Apr 07 2019

Is Spring still relevant?

Category: English posts,TechnicalIuliana @ 13:39

This Friday I’ve had a debate at the company with a colleague of mine which is known to be a straight up genius about the topic in the title. Obviously, I was arguing that Spring is still relevant, and my colleagues was arguing that it is not. How did I end up in this position? Well, since I’ve written so many books about Spring, why not? I’ve written books about how it can be used, explained its under-the-hood internals to others, I could talk to others about it, right? Well, turns out… not really. I am really bad at debates with geniuses, that happened to study computer science. Because I’m an engineer, I’m practical, I get down in the dirt to make sense of things and fix them up. I build things from scratch, and although I do overthink and design things, my overall direction is practicality. And this is what being relevant is for me. Can it make my work easier, faster, stable and can in the end produce revenue? Then it is relevant. So yeah, for me being needed and being useful means being relevant.

For him, being relevant, means change, means driving the domains toward innovation.

And because, our definition of relevant was different, the debate was a cluster-fuck. Funny as hell, but a cluster-fuck nonetheless.

Here is my take on this.

The Spring Framework is 17 years old. It has been around from 2002. It came into existence only 7 years after Java. Rod Johnson, the father of Spring, created Spring because he was frustrated while writing a book about application design using J2EE. I haven’t got frustrated writing books about Spring yet, so if this isn’t a good sign I have no idea what it is.

It has evolved from a bunch of libraries used to configure relationships between components (classes) in XML to declaring them in the code, to 22 full-blown projects, one of them encapsulating template configurations for any type of applications you might need.Yes, I am talking about Spring Boot, the epitome of convention over configuration.

The Spring Framework was the start, but after being taken over by VMWare, which provided virtualization solutions, it grew up into a technology that could be used to build SaaS and PaaS, all using quite non-intrusive, cohesive, low coupled, very modular and elegant ways to do so.
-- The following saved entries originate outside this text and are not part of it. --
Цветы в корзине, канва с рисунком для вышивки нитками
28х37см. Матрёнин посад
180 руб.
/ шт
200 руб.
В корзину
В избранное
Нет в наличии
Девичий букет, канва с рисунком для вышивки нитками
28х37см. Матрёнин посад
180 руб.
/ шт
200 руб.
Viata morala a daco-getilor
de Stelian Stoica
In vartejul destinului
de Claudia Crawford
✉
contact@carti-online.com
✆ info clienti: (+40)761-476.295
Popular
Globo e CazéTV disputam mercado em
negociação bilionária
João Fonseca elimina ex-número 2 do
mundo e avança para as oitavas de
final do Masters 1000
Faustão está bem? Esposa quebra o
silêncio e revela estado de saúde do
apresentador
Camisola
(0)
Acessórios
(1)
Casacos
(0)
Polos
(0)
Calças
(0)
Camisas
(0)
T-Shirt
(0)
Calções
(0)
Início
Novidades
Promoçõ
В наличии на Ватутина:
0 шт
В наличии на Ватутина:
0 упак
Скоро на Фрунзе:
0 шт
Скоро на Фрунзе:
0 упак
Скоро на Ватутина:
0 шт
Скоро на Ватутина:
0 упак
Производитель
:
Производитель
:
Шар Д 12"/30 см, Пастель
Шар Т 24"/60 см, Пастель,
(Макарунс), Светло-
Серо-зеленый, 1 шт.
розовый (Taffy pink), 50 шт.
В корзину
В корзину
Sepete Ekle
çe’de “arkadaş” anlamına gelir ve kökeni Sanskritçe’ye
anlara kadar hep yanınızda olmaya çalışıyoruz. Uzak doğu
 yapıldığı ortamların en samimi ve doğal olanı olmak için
Then Pivotal took over and since they had the data centers, IaaS got into the picture. So now every cloud service that could be build using Spring could also be hosted by Pivotal. So Pivotal has everything needed to put Java on the cloud, all except a JVM of course. All this in 2015, when other companies were still trying to figure out how these could be better implemented and sold.
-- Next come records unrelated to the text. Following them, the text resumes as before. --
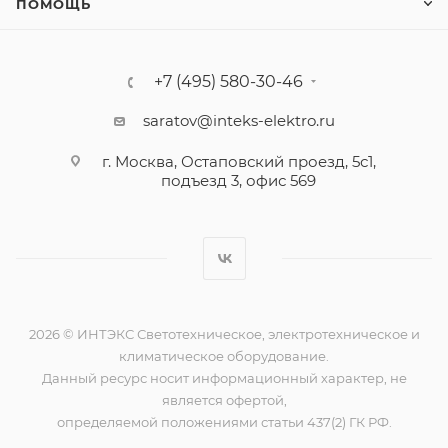
ПОМОЩЬ
+7 (495) 580-30-46
saratov@inteks-elektro.ru
г. Москва, Остаповский проезд, 5с1,
подъезд 3, офис 569
2026 © ИНТЭКС Светотехническое, электротехническое и
климатическое оборудование.
Данный ресурс носит информационный характер, не
является офертой,
определяемой положениями статьи 437(2) ГК РФ.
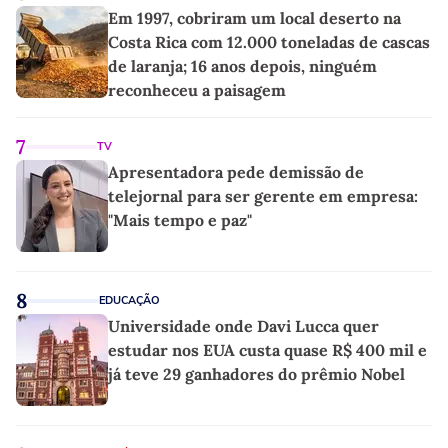
Em 1997, cobriram um local deserto na
Costa Rica com 12.000 toneladas de cascas
de laranja; 16 anos depois, ninguém
reconheceu a paisagem
7
TV
Apresentadora pede demissão de
telejornal para ser gerente em empresa:
"Mais tempo e paz"
8
EDUCAÇÃO
Universidade onde Davi Lucca quer
estudar nos EUA custa quase R$ 400 mil e
já teve 29 ganhadores do prêmio Nobel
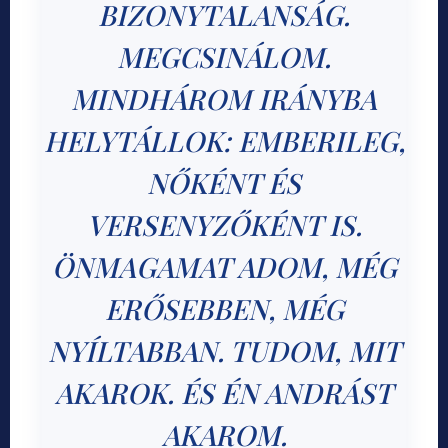
BIZONYTALANSÁG.
MEGCSINÁLOM.
MINDHÁROM IRÁNYBA
HELYTÁLLOK: EMBERILEG,
NŐKÉNT ÉS
VERSENYZŐKÉNT IS.
ÖNMAGAMAT ADOM, MÉG
ERŐSEBBEN, MÉG
NYÍLTABBAN. TUDOM, MIT
AKAROK. ÉS ÉN ANDRÁST
AKAROM.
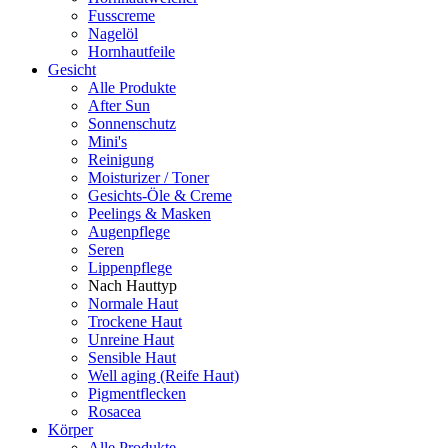
Fusscreme
Nagelöl
Hornhautfeile
Gesicht
Alle Produkte
After Sun
Sonnenschutz
Mini's
Reinigung
Moisturizer / Toner
Gesichts-Öle & Creme
Peelings & Masken
Augenpflege
Seren
Lippenpflege
Nach Hauttyp
Normale Haut
Trockene Haut
Unreine Haut
Sensible Haut
Well aging (Reife Haut)
Pigmentflecken
Rosacea
Körper
Alle Produkte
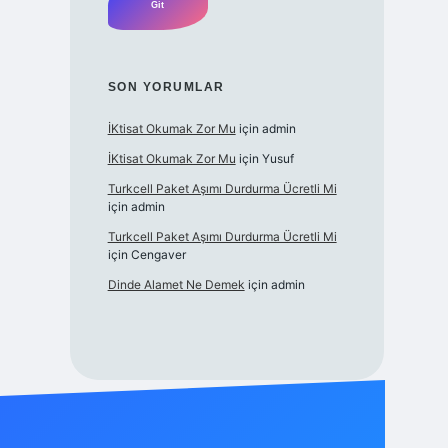
SON YORUMLAR
İKtisat Okumak Zor Mu
için
admin
İKtisat Okumak Zor Mu
için
Yusuf
Turkcell Paket Aşımı Durdurma Ücretli Mi
için
admin
Turkcell Paket Aşımı Durdurma Ücretli Mi
için
Cengaver
Dinde Alamet Ne Demek
için
admin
Spring makes writing complex enterprise applications easy, the learning curve is quite fast and it runs on top of JVM. So as long as JVM will be here, Spring will be too. And slowly Spring is slipping into the functional universe. You can use Spring to write Groovy, Kotlin or even Scala aplications.(a community project, but it exists nonetheless)

To say that Spring is not relevant because it does not lead innovation is not really true. There are three arguments I have here:

  • JEE is what it is today because Spring was an inspiring competition. Sure, at some point Spring was losing the race, because internally it was using reflection for dependency injection, which made it quite heavyweight, but when JEE 6 came out with their brand new CDI, it was time for Spring to get inspiration from JEE. But Spring still has clear and intuitive standards, which JEE is still missing. I am very curious which of them will win the next race.
  • When NoSql databases became a trend, Spring was the first framework to provide a practical way to connect and manage data. I remember using Spring with HBase at the end of 2011. Some developers would call this bandwagoning, but NoSql databases were here to stay, not providing a proper solution to work with them based on JVM would have been crazy. If there wasn’t a Java solution to work with them and Spring provided it, it’s not really bandwagoning, it’s just keeping up with the trend. and providing what the industry needs.
  • When reactive components became a trend, Spring provided its Flux and Mono implementation, before JDK provided its Publisher and Subscriber.
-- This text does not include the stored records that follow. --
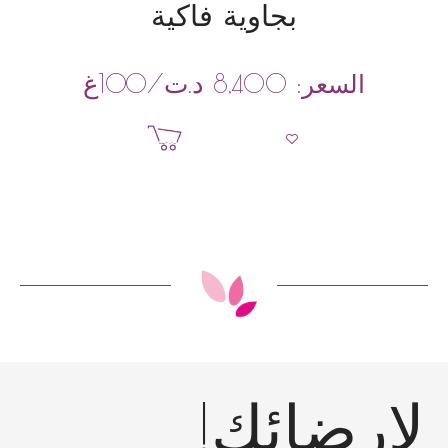
بجاوية فاكية
د.ت
/100غ
السعر:
8,400
إضافة إلى السلة
إرضائك!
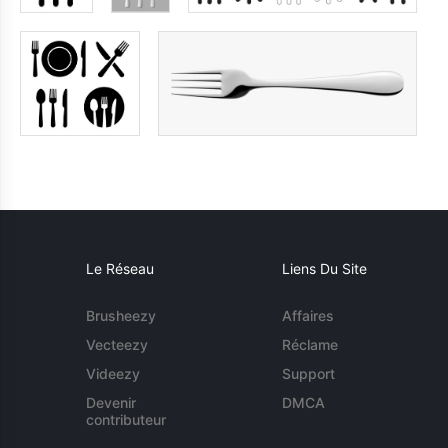
Le Réseau
Liens Du Site
Brusheezy
Affaires
Vecteezy
Réclame
Videezy
Support
Devenir
DMCA
contributeur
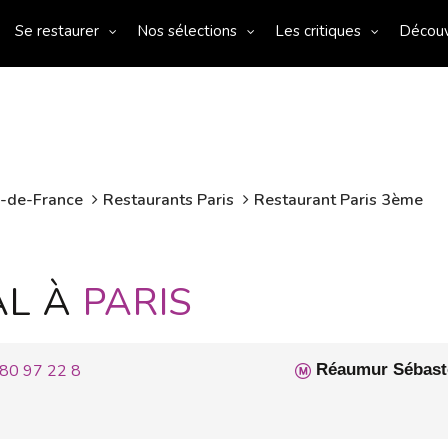
Se restaurer
Nos sélections
Les critiques
Décou
e-de-France
Restaurants Paris
Restaurant Paris 3ème
AL À
PARIS
80 97 22 8
Réaumur Sébast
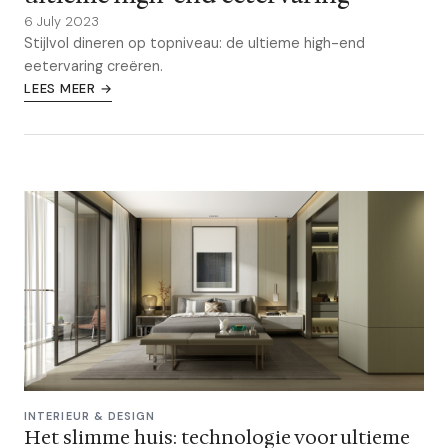
6 July 2023
Stijlvol dineren op topniveau: de ultieme high-end
eetervaring creëren.
LEES MEER →
INTERIEUR & DESIGN
Het slimme huis: technologie voor ultieme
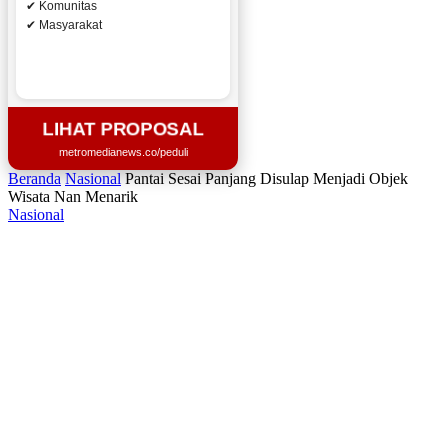
✔ Komunitas
✔ Masyarakat
LIHAT PROPOSAL
metromedianews.co/peduli
Beranda
Nasional
Pantai Sesai Panjang Disulap Menjadi Objek
Wisata Nan Menarik
Nasional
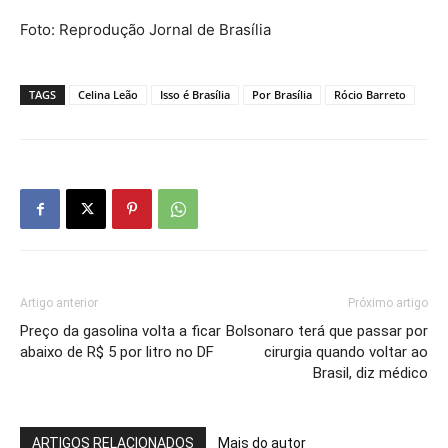
Foto: Reprodução Jornal de Brasília
TAGS
Celina Leão
Isso é Brasília
Por Brasília
Rócio Barreto
Artigo anterior
Próximo artigo
Preço da gasolina volta a ficar
Bolsonaro terá que passar por
abaixo de R$ 5 por litro no DF
cirurgia quando voltar ao
Brasil, diz médico
ARTIGOS RELACIONADOS
Mais do autor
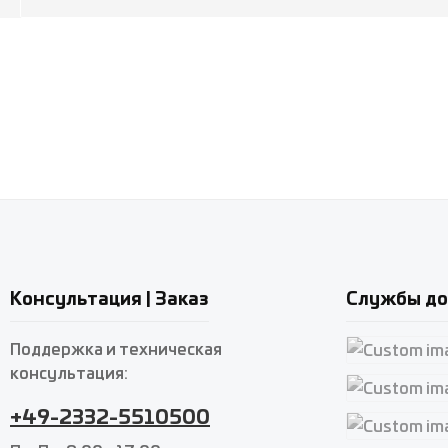
Консультация | Заказ
Службы до
Поддержка и техническая
консультация:
Custom imag
+49-2332-5510500
Custom imag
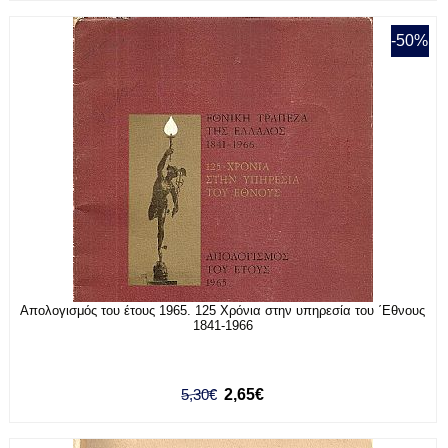
-50%
Απολογισμός του έτους 1965. 125 Χρόνια στην υπηρεσία του ΄Εθνους
1841-1966
5,30€
2,65€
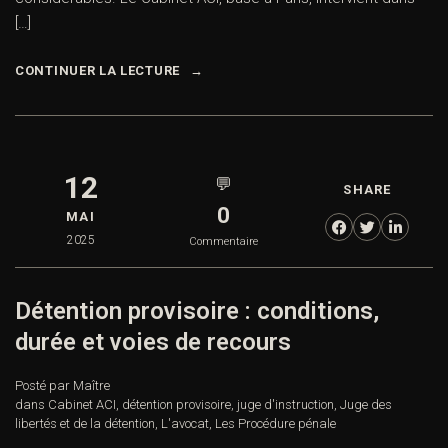
[…]
CONTINUER LA LECTURE
12
💬
SHARE
0
MAI
2025
Commentaire
Détention provisoire : conditions,
durée et voies de recours
Posté par Maître
dans
Cabinet ACI
,
détention provisoire
,
juge d'instruction
,
Juge des
libertés et de la détention
,
L'avocat
,
Les Procédure pénale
Then again, my expertise is limited to the Java world. So, my colleague might be right, Spring might be bandwagoning compared to the rest of the IT world. But for the Java world, it continues to lead innovation, and Java developers everywhere are thankful for it.

From a business point of view, Pivotal is very good a making money. They have their hands now in a very special pie named the US government and another one named Boeing. Pivotal provided software consultancy and replaced all their deprecated information systems with cloud services, about two years ago and I know this because there were presentations about these two at SpringOne.

From a community support point of view, Spring has a huge opensource community around it. It’s almost a religion. The US SpringOne conference gathers up tens of thousand of people. I still can’t wrap my head around the fact that something else but music can gather up such a big amount if people in the same place.

Conclusion is, Spring is here to stay. If it really drives innovation or not at this point I can’t really tell. It is a driving innovation force in the JVM world that is sure. And from my experience innovation is driven by handful of people, not companies. Companies just try to maintain their source of income, if that aligns with innovation, fine, they will support it, but otherwise they follow the principle if something works, don’t fix it. If that weren’t true, the world would have given up fossil fuels a long time ago. But we are still drilling for oil and burning coal, even we already have the technology not to do so.